= Optical circulator =

Optical device in which light entering any port exits from the next

Optical Circulator symbol

An optical circulator is a three- or four-port optical device designed such that light entering any port exits from the next. This means that if light enters port 1 it is emitted from port 2, but if some of the emitted light is reflected back to the circulator, it does not come out of port 1 but instead exits from port 3. This is analogous to the operation of an electronic circulator. Fiber-optic circulators are used to separate optical signals that travel in opposite directions in an optical fiber, for example to achieve bi-directional transmission over a single fiber. Because of their high isolation of the input and reflected optical powers and their low insertion loss, optical circulators are widely used in advanced fiber-optic communications and fiber-optic sensor applications.

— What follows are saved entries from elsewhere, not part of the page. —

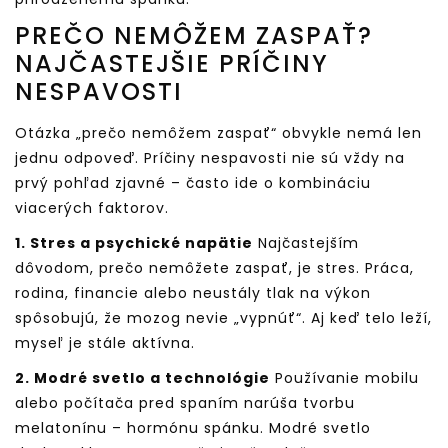
PREČO NEMÔŽEM ZASPAŤ?
NAJČASTEJŠIE PRÍČINY
NESPAVOSTI
Otázka „prečo nemôžem zaspať“ obvykle nemá len
jednu odpoveď. Príčiny nespavosti nie sú vždy na
prvý pohľad zjavné – často ide o kombináciu
viacerých faktorov.
1. Stres a psychické napätie
Najčastejším
dôvodom, prečo nemôžete zaspať, je stres. Práca,
rodina, financie alebo neustály tlak na výkon
spôsobujú, že mozog nevie „vypnúť“. Aj keď telo leží,
myseľ je stále aktívna.
2. Modré svetlo a technológie
Používanie mobilu
alebo počítača pred spaním narúša tvorbu
melatonínu – hormónu spánku. Modré svetlo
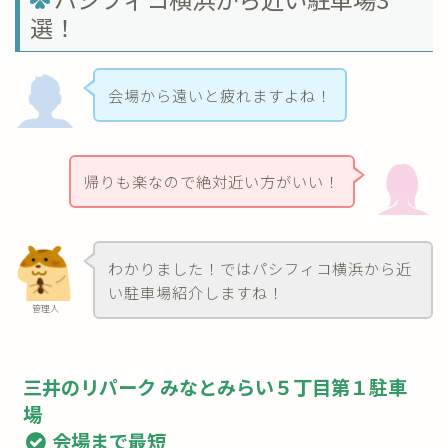
選！
会場から遠いと疲れますよね！
帰りも楽なので絶対近い方がいい！
わかりました！ではパシフィコ横浜から近
い駐車場紹介しますね！
管理人
三井のリパーク みなとみらい５丁目第１駐車
場
会場まで最短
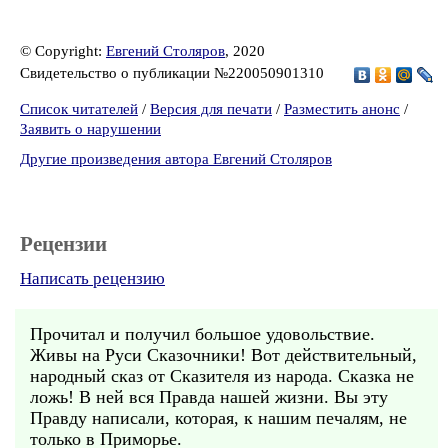
© Copyright:
Евгений Столяров
, 2020
Свидетельство о публикации №220050901310
Список читателей
/
Версия для печати
/
Разместить анонс
/
Заявить о нарушении
Другие произведения автора Евгений Столяров
Рецензии
Написать рецензию
Прочитал и получил большое удовольствие.
Живы на Руси Сказочники! Вот действительный,
народный сказ от Сказителя из народа. Сказка не
ложь! В ней вся Правда нашей жизни. Вы эту
Правду написали, которая, к нашим печалям, не
только в Приморье.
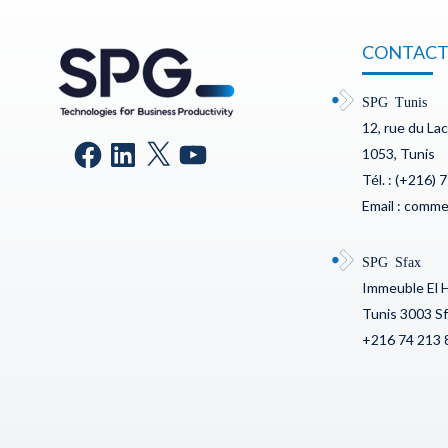
CONTACT
SPG Tunis
12, rue du La
1053, Tunis
Tél. : (+216) 
Email : comm
SPG Sfax
Immeuble El 
Tunis 3003 S
+216 74 213 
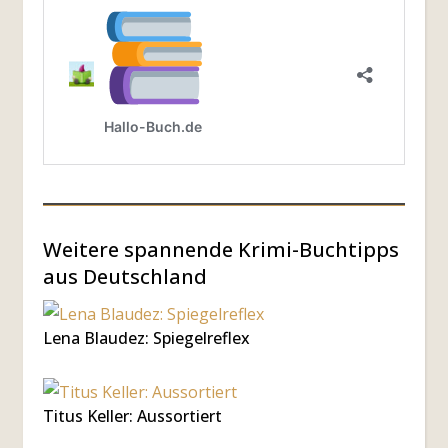
Weitere spannende Krimi-Buchtipps
aus Deutschland
Lena Blaudez: Spiegelreflex
Titus Keller: Aussortiert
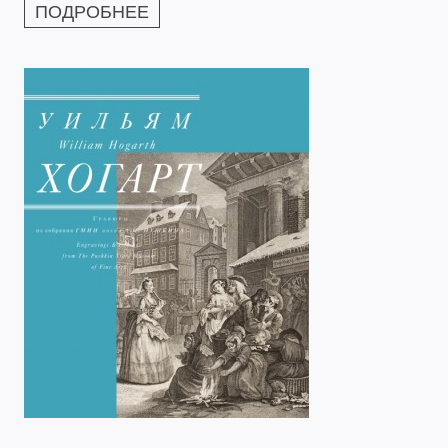
ПОДРОБНЕЕ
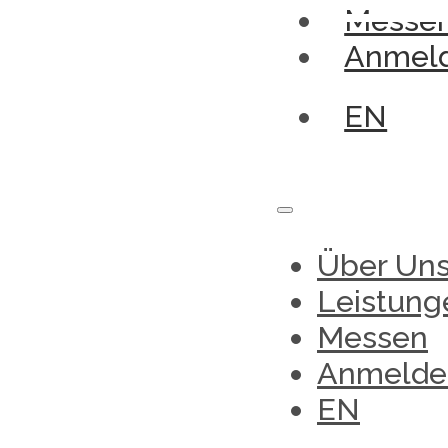
Messe
Anmel
EN
Über Un
Leistung
Messen
Anmelde
EN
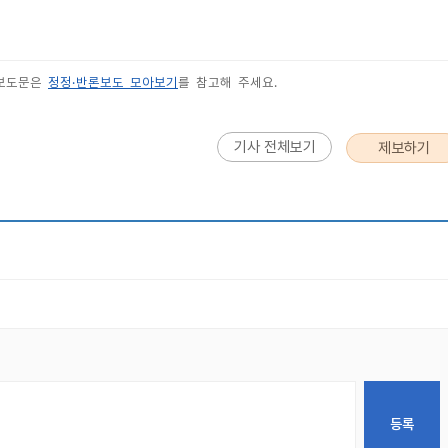
 보도문은
정정·반론보도 모아보기
를 참고해 주세요.
기사 전체보기
제보하기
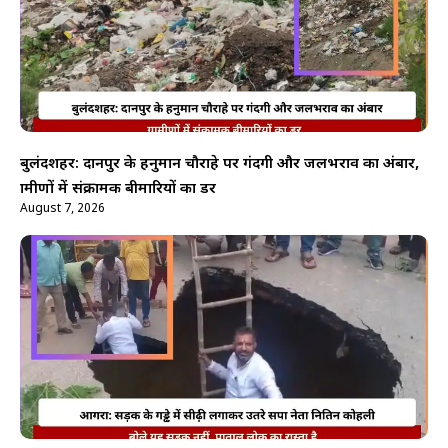
बुलंदशहर: दानपुर के हनुमान चौराहे पर गंदगी और जलभराव का अंबार,
ग्रामीणों में संक्रामक बीमारियों का डर
August 7, 2026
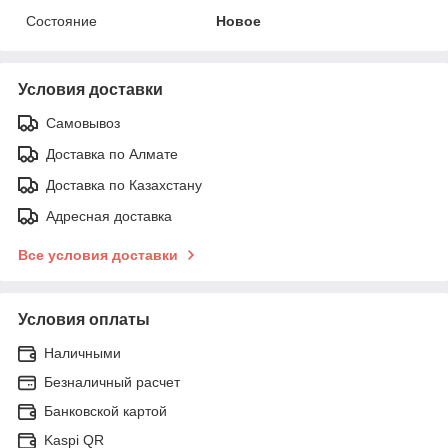
Состояние
Новое
Условия доставки
Самовывоз
Доставка по Алмате
Доставка по Казахстану
Адресная доставка
Все условия доставки
Условия оплаты
Наличными
Безналичный расчет
Банковской картой
Kaspi QR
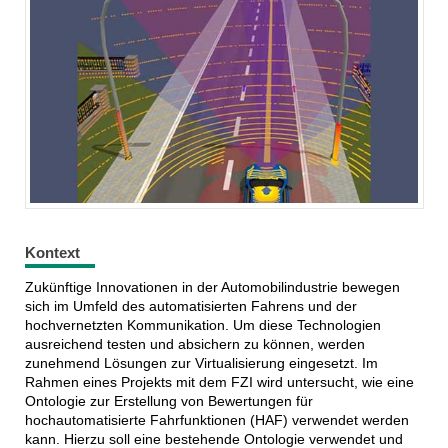
Kontext
Zukünftige Innovationen in der Automobilindustrie bewegen
sich im Umfeld des automatisierten Fahrens und der
hochvernetzten Kommunikation. Um diese Technologien
ausreichend testen und absichern zu können, werden
zunehmend Lösungen zur Virtualisierung eingesetzt. Im
Rahmen eines Projekts mit dem FZI wird untersucht, wie eine
Ontologie zur Erstellung von Bewertungen für
hochautomatisierte Fahrfunktionen (HAF) verwendet werden
kann. Hierzu soll eine bestehende Ontologie verwendet und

Optical circulators are non-reciprocal optics, which means that changes in the properties of light passing through the device are not reversed when the light passes through in the opposite direction. This can only happen when the symmetry of the system is broken, for example by an external magnetic field. A Faraday rotator is another example of a non-reciprocal optical device, and indeed it is possible to construct an optical circulator based on a Faraday rotator.

==History==
In 1965, Ribbens reported an early form of optical circulator that utilized a Nicol prism with a Faraday rotator. With the advent of fiber and guided-wave optics, waveguide-integrable and polarization-independent optical circulators were later introduced. The concept was later extended to silicon photonic waveguide systems. In 2016, Scheucher et al. have demonstrated a fiber-integrated optical circulator whose nonreciprocal behavior originated from the chiral interaction between a single ^{85}Rb atom and the confined light in a whispering-gallery mode microresonator. The routing direction of the device is controlled by the internal quantum state of the atom and the device is able to route individual photons.

In 2013, Davoyan and Engheta proposed a nanoscale plasmonic Y-circulator based on three dielectric waveguides interconnected with a magneto-optical junction with plasmonic nanorods.